Her landlady’s gaze dropped to Dash’s navy-blue coveralls. “Ladies do not wear trousers. It’s indecent, is what it is.”
Dash couldn’t resist. “Did I tell you I have flown a plane before? By myself. While wearing trousers.” She closed her eyes, remembering Jenny, then she reached for her coat. “It was glorious. Have a nice day, Mrs. Simmons.”
Dash took a bus to work. The most interesting part of the ride was squinting at the dark profile of Mount McKay in the distance, but CanCar was the best place to work in the whole world, so she didn’t mind. There, she was surrounded by airplanes, she worked with engines, and she learned new skills, like riveting the planes’ sheet metal skins. Plus, she got paid better than she ever had before, though still not as much as the men in the factory. Icing on the cake was that she got to work with a lot of smart women, some of whom shared her obsession with planes. She had made friends at Conestoga and had loved being with Ginny and Mary in Toronto, but CanCar was the first place where Dash truly felt she belonged.
Monday to Friday, she joined her crew on the latest project, a Hurricane that was about three quarters done. What a thrill it was to watch an aircraft take shape. When she’d arrived that morning, she had pulled on her welding helmet and wrestled an acetylene torch to solder the frame. In the afternoon she was in a cooler position, attaching canvas to the wings, readying the plane for a dope coat tomorrow. The dope, she had learned, was what protected and sealed the fabric.
“These men, they think they know it all, eh?”
That was Margie, a spunky little mechanic from Quebec. She always had a bone to pick with somebody, and Dash got a kick out of her. Her name was actually Marie Marguerite, but the girls had all decided that was too many syllables. Margie didn’t seem to mind the change.
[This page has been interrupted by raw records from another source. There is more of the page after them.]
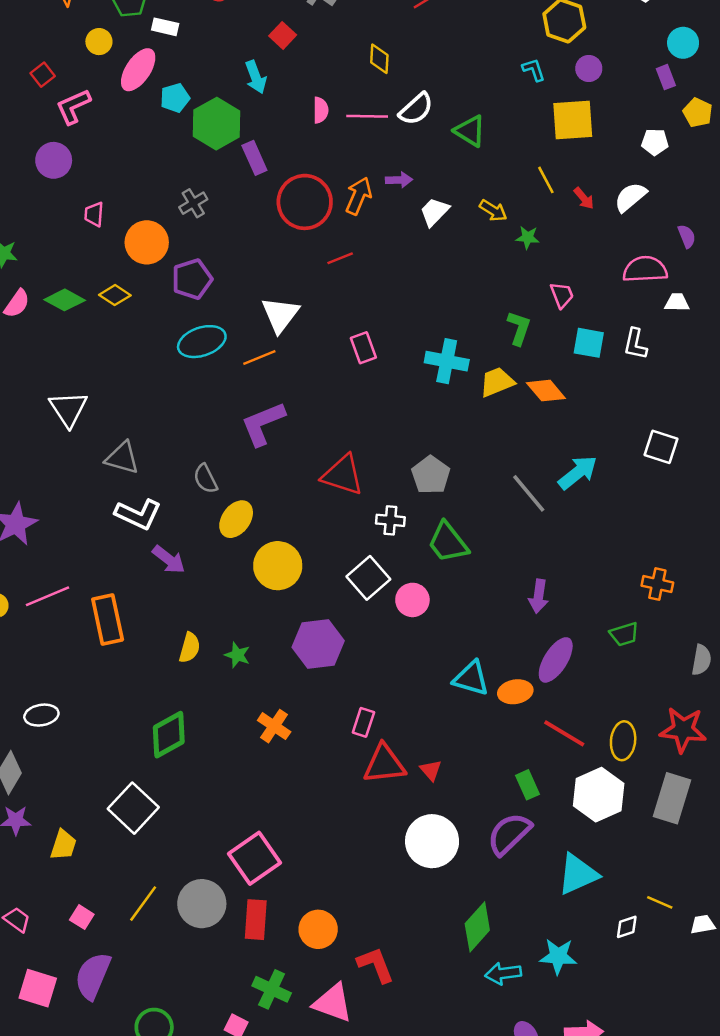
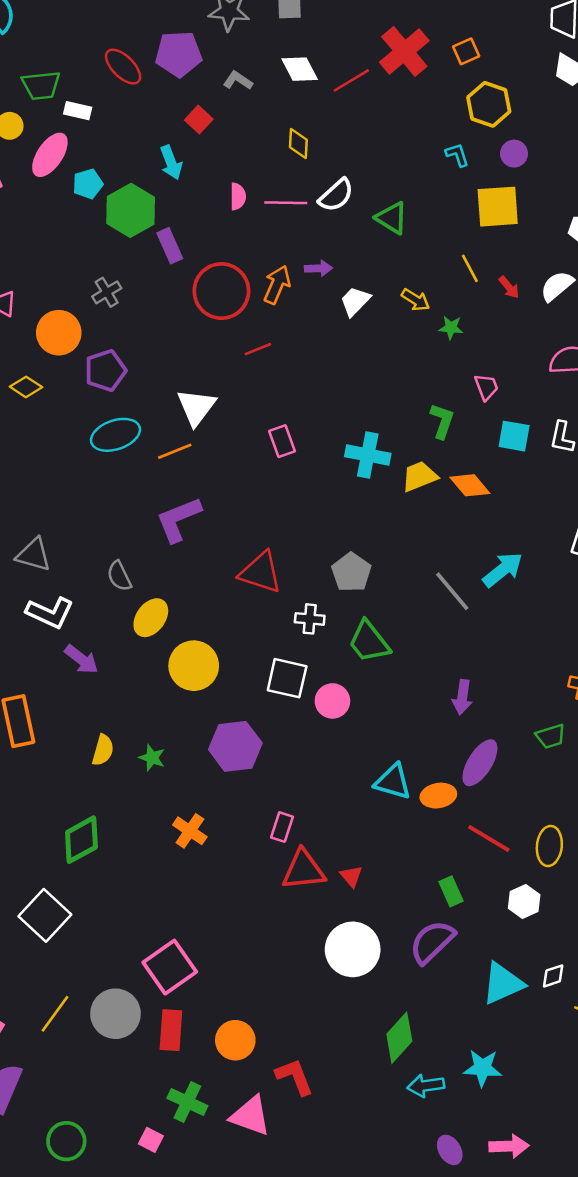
white square: (368, 578) -> (287, 678), turned -36
white hexagon: (599, 795) -> (524, 901), size x0.6
white diamond: (627, 927) -> (553, 976), moved

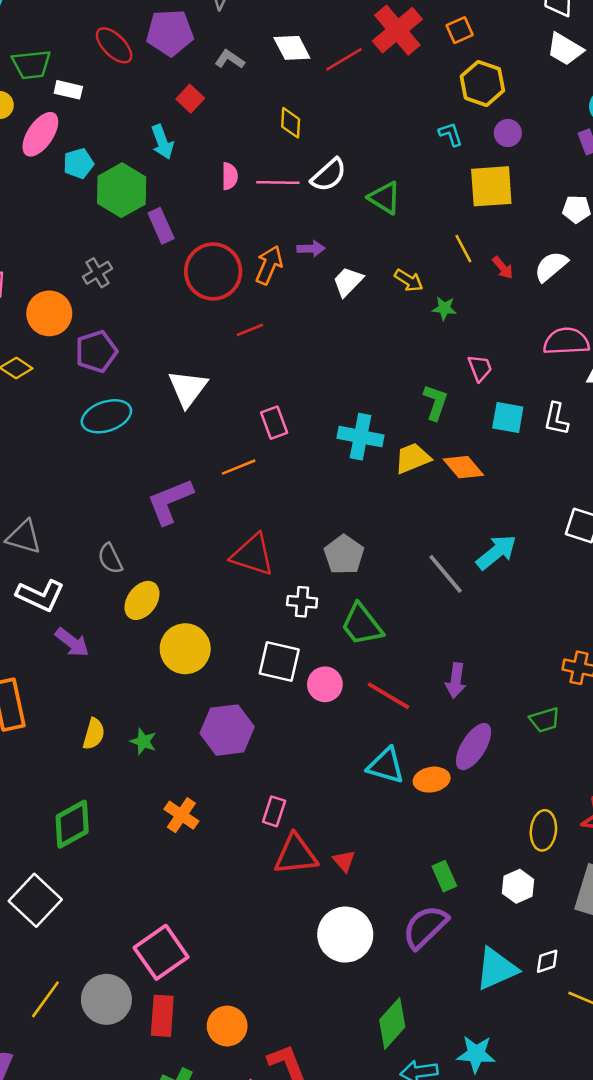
orange line: (175, 451) -> (239, 467), moved
red line: (489, 838) -> (388, 696), moved

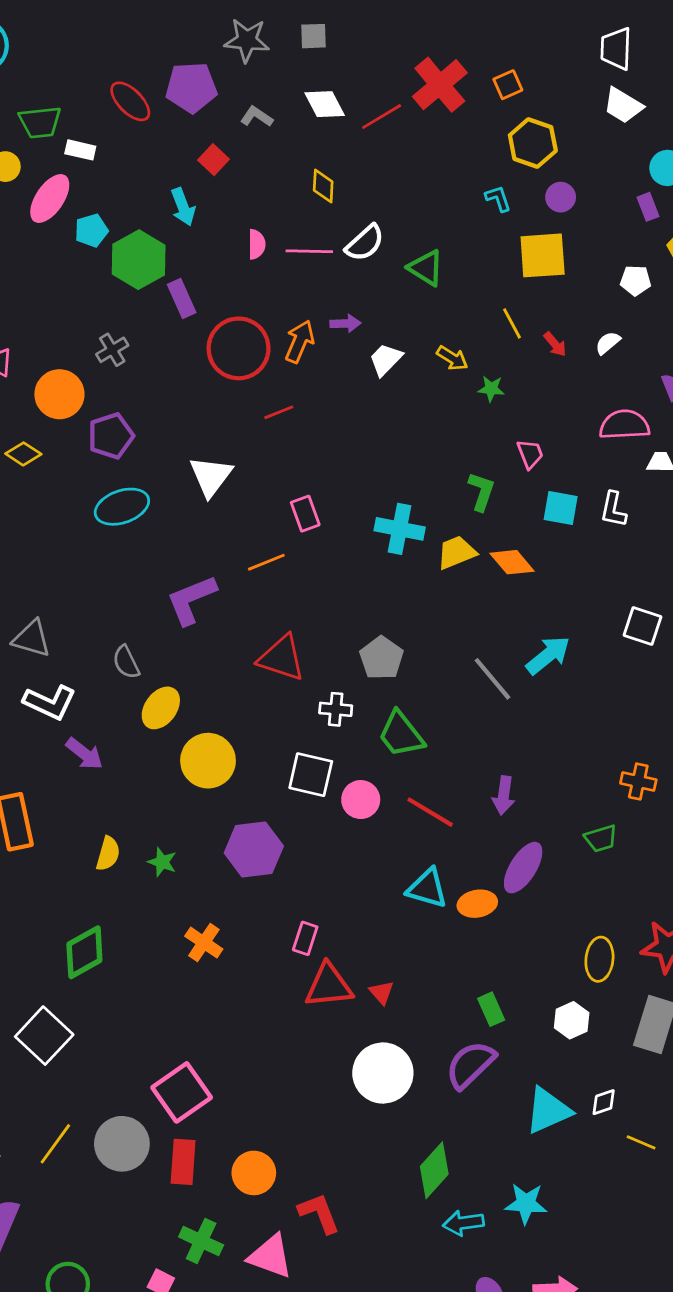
white semicircle: (551, 266) -> (608, 343), size x0.7

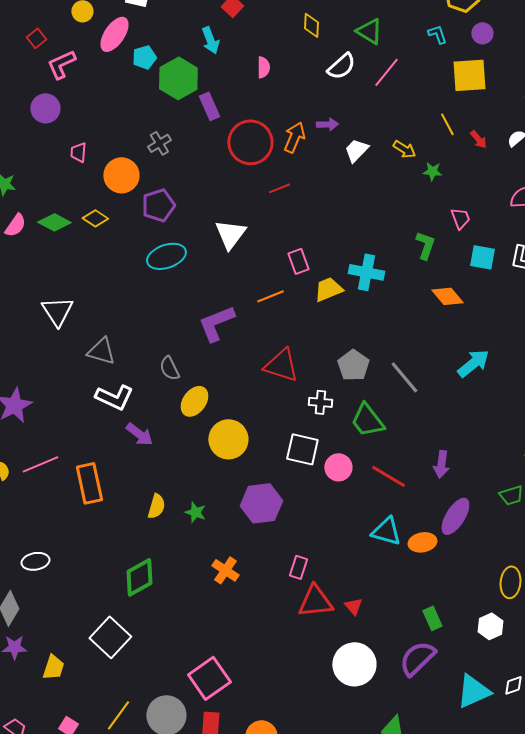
pink line: (309, 251) -> (386, 72), moved, turned -52
green triangle: (426, 268) -> (369, 31), moved
yellow trapezoid: (456, 552) -> (328, 289), moved
gray line: (493, 679) -> (404, 377), moved

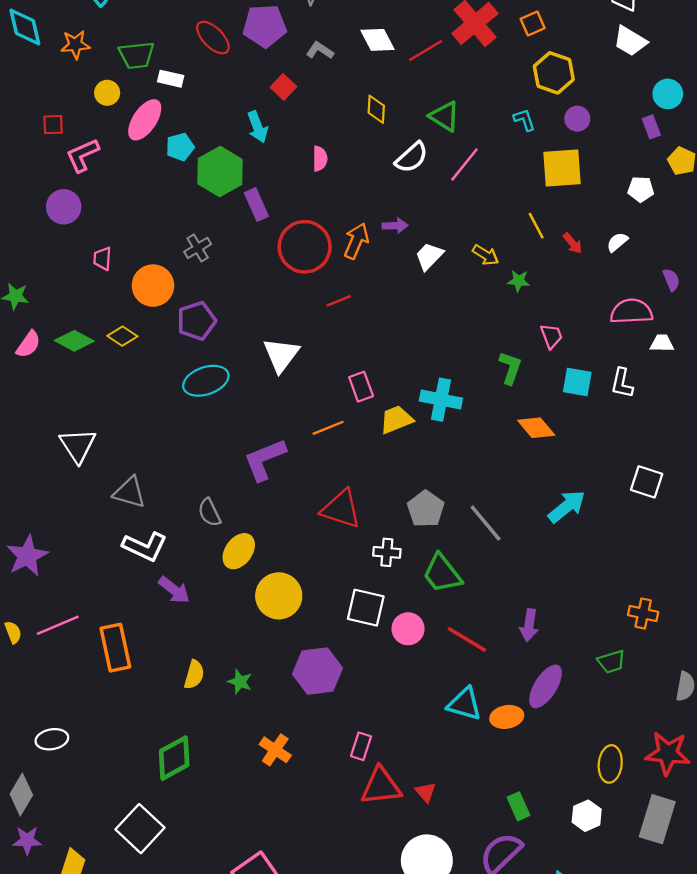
red square: (36, 38) -> (53, 125), turned 36

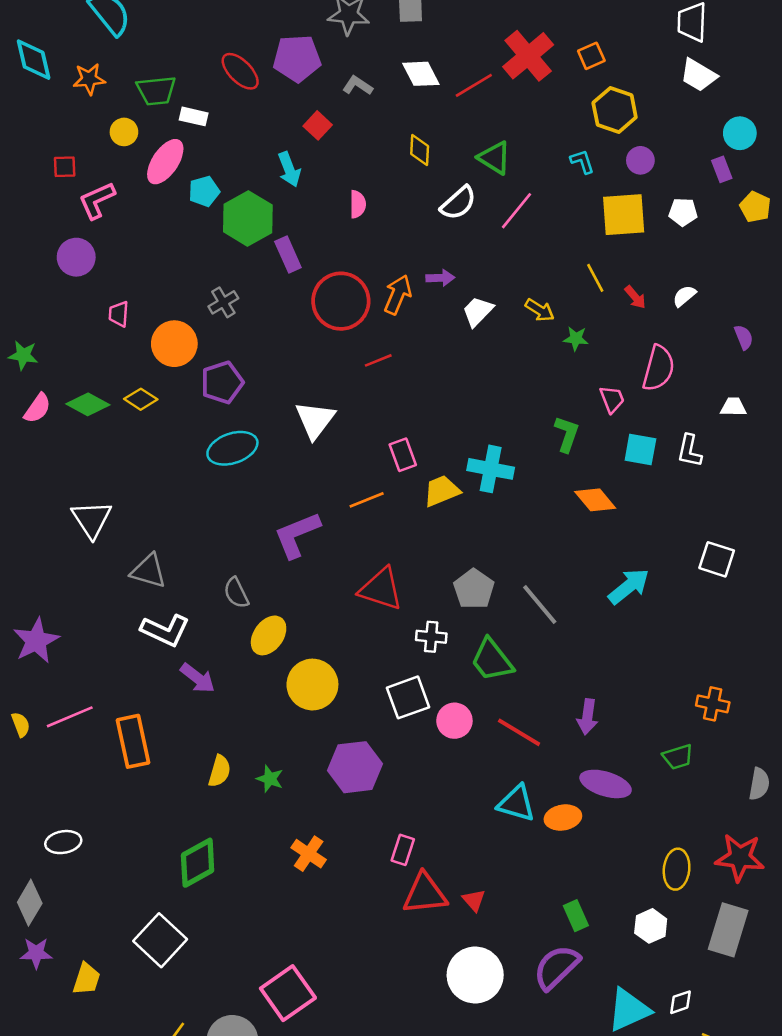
white pentagon: (641, 189) -> (683, 212), moved
pink semicircle: (631, 311) -> (658, 368), moved, turned 108
white square: (366, 608) -> (408, 697), turned -33
purple ellipse: (546, 686) -> (606, 784), turned 75

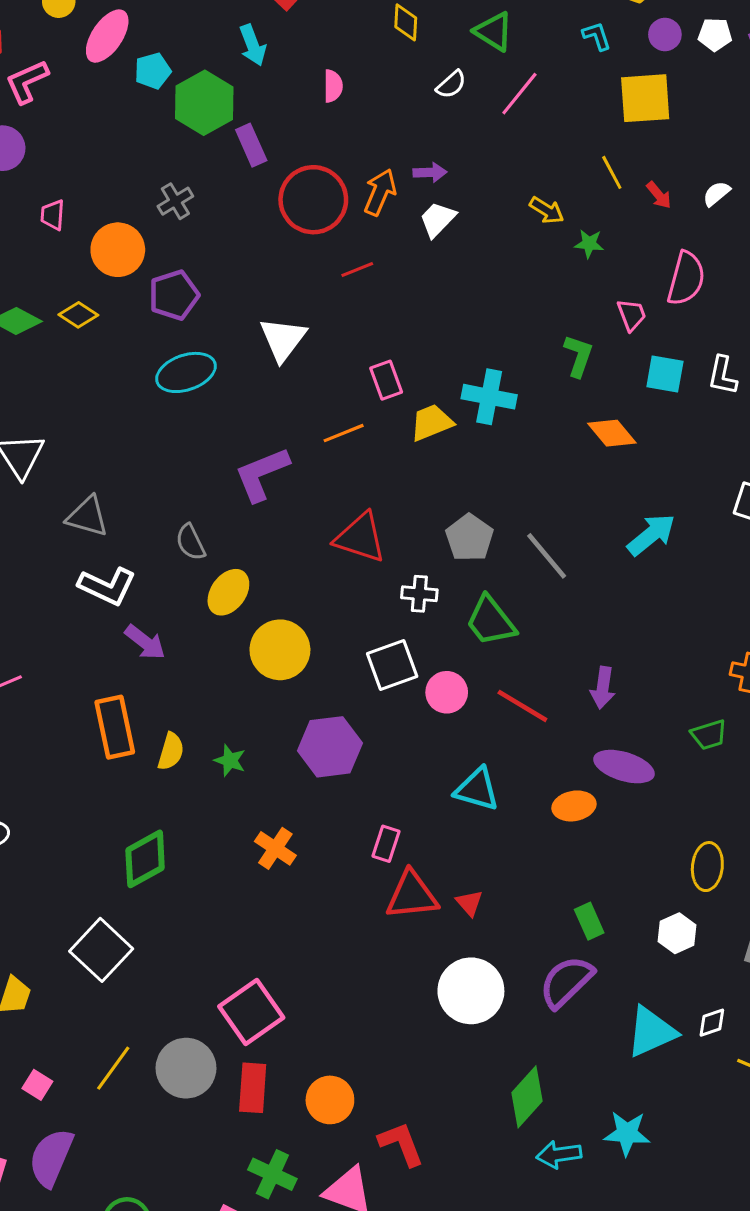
white semicircle: (458, 203) -> (451, 85), size x0.7
white pentagon: (683, 212) -> (715, 34), moved
white trapezoid: (478, 311) -> (438, 219), moved
orange rectangle: (133, 741) -> (115, 727), moved
cyan triangle: (516, 803) -> (477, 789), moved

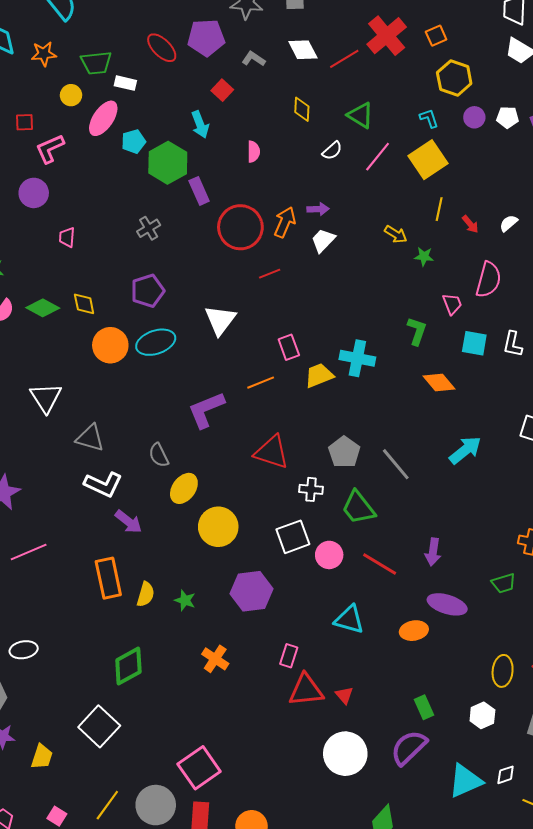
yellow square: (645, 98) -> (428, 160), moved, turned -30
yellow line: (612, 172) -> (439, 209), turned 40
orange circle: (118, 250) -> (110, 345), moved
yellow diamond: (78, 315) -> (84, 304), turned 45

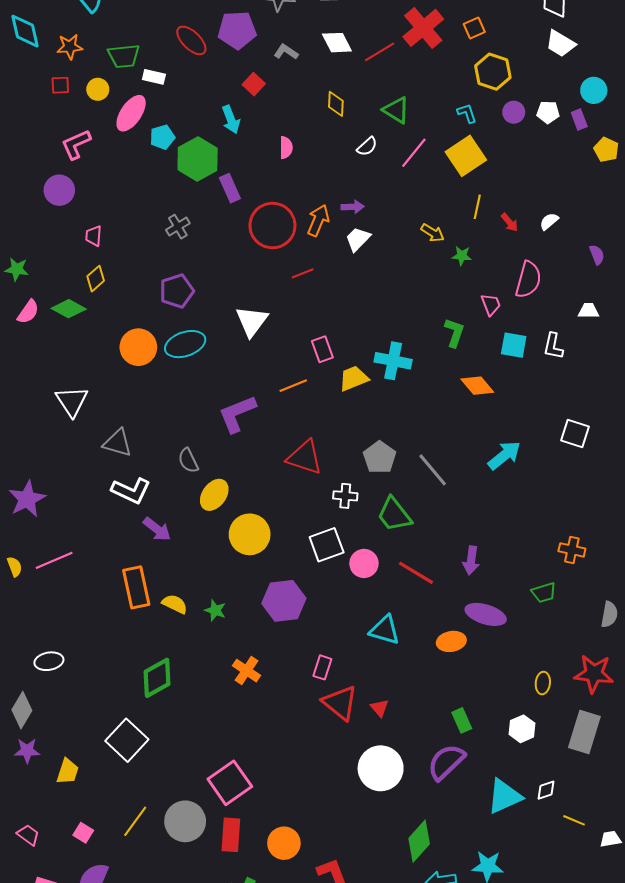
red square: (25, 122) -> (60, 85), moved
yellow diamond: (84, 304) -> (96, 279), moved, turned 60
yellow semicircle: (146, 594) -> (175, 604), turned -80
yellow ellipse: (503, 671) -> (543, 683), size x0.7
red triangle: (306, 690) -> (340, 703), turned 45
“What happened this time?” Dash asked.
“That McMurtry, he says he can do this better than us.”
Stacy glanced over. “Yeah, well, mendon’tknow it all, and we don’t need them.” Stacy reminded Dash a little bit of Ginny, with her nimble fingers and quick one-liners, except Ginny had straight blond hair, and Stacy’s was thick and brown. “Don’t tell them, though. They’ll just mope around like my uncle Harry. That man. If I ever saw him laugh, I’ve seen a cow fly, too.”
Dash peered up from under the wing, a couple of nails squeezed between her lips. Out of the corner of her mouth she said, “We’d better build up this hull if there are cows flying up there.”
“This is ’ow you do this, this is ’ow you do that,” Margie mimicked, still fuming.
Paulette, the fourth member of Dash’s crew, was from New Brunswick, but she’d been living in Ontario for years. “Everybody knows women are steadier at welding,” she put in.
“Then there’s the fact that we show up for work every day,” Dash said. “You ever met a man who shows up to work every day like we do?”